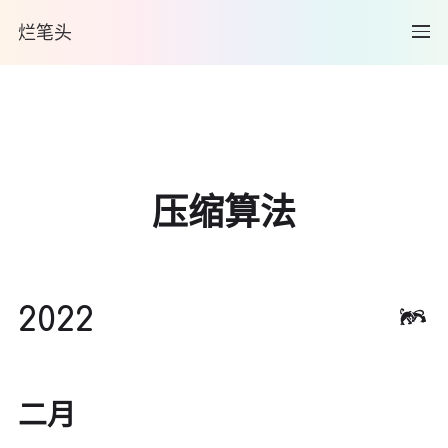
烂笔头
压缩算法
2022
二月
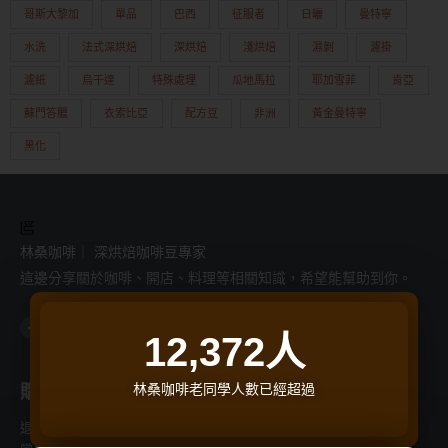
哥斯大黎加
單品
巴西
征服者
日曬
曼特寧
水洗
法式深烘焙
深烘焙
淺烘焙
濕剝
濾掛
濾紙
烏干達
特殊處理
瓜地馬拉
耶加雪菲
肯亞
蘇門答臘
衣索比亞
配方豆
非洲
黃金曼特寧
黑化
林桑咖啡｜ 深烘焙咖啡豆專家
這邊分享關於咖啡、開店、料理等相關知識，希望能幫助到你。
F
I
L
Y
T
a
n
i
o
h
12,372
人
c
s
n
u
r
e
t
e
t
e
b
a
u
a
o
g
b
d
o
r
e
s
林桑咖啡老同學人數已經超過
購物支援
商品分類
k
a
-
m
f
退換貨流程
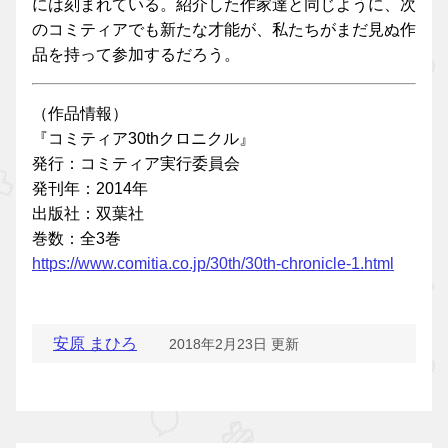
には刻まれている。紹介した作家達と同じように、次
のコミティアでも新たな才能が、私たちがまだ見ぬ作
品を持って参加するだろう。
（作品情報）
『コミティア30thクロニクル』
発行：コミティア実行委員会
発刊年：2014年
出版社：双葉社
巻数：全3巻
https://www.comitia.co.jp/30th/30th-chronicle-1.html
安原 まひろ
2018年2月23日 更新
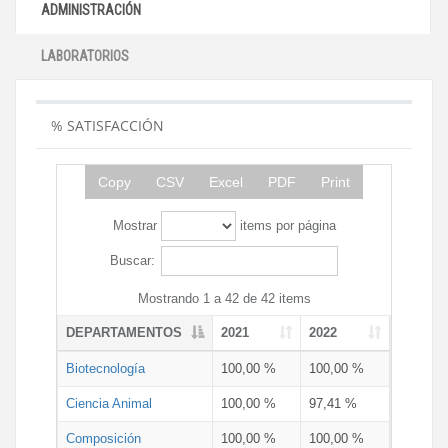
ADMINISTRACIÓN
LABORATORIOS
% SATISFACCIÓN
Copy
CSV
Excel
PDF
Print
Mostrar
items por página
Buscar:
Mostrando 1 a 42 de 42 items
DEPARTAMENTOS
2021
2022
Biotecnología
100,00 %
100,00 %
Ciencia Animal
100,00 %
97,41 %
Composición
100,00 %
100,00 %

● ● ●

→ Problem to work on
From the first line to the last, set down the records exactly, leaving out images.

→ Task response
烂笔头
压缩算法
2022
二月
哥斯大黎加
單品
巴西
征服者
日曬
曼特寧
水洗
法式深烘焙
深烘焙
淺烘焙
濕剝
濾掛
濾紙
烏干達
特殊處理
瓜地馬拉
耶加雪菲
肯亞
蘇門答臘
衣索比亞
配方豆
非洲
黃金曼特寧
黑化
林桑咖啡｜ 深烘焙咖啡豆專家
這邊分享關於咖啡、開店、料理等相關知識，希望能幫助到你。
F
I
L
Y
T
a
n
i
o
h
12,372
人
c
s
n
u
r
e
t
e
t
e
b
a
u
a
o
g
b
d
o
r
e
s
林桑咖啡老同學人數已經超過
購物支援
商品分類
k
a
-
m
f
退換貨流程
には刻まれている。紹介した作家達と同じように、次
のコミティアでも新たな才能が、私たちがまだ見ぬ作
品を持って参加するだろう。
（作品情報）
『コミティア30thクロニクル』
発行：コミティア実行委員会
発刊年：2014年
出版社：双葉社
巻数：全3巻
https://www.comitia.co.jp/30th/30th-chronicle-1.html
安原 まひろ
2018年2月23日 更新
ADMINISTRACIÓN
LABORATORIOS
% SATISFACCIÓN
Copy
CSV
Excel
PDF
Print
Mostrar
items por página
Buscar:
Mostrando 1 a 42 de 42 items
DEPARTAMENTOS
2021
2022
Biotecnología
100,00 %
100,00 %
Ciencia Animal
100,00 %
97,41 %
Composición
100,00 %
100,00 %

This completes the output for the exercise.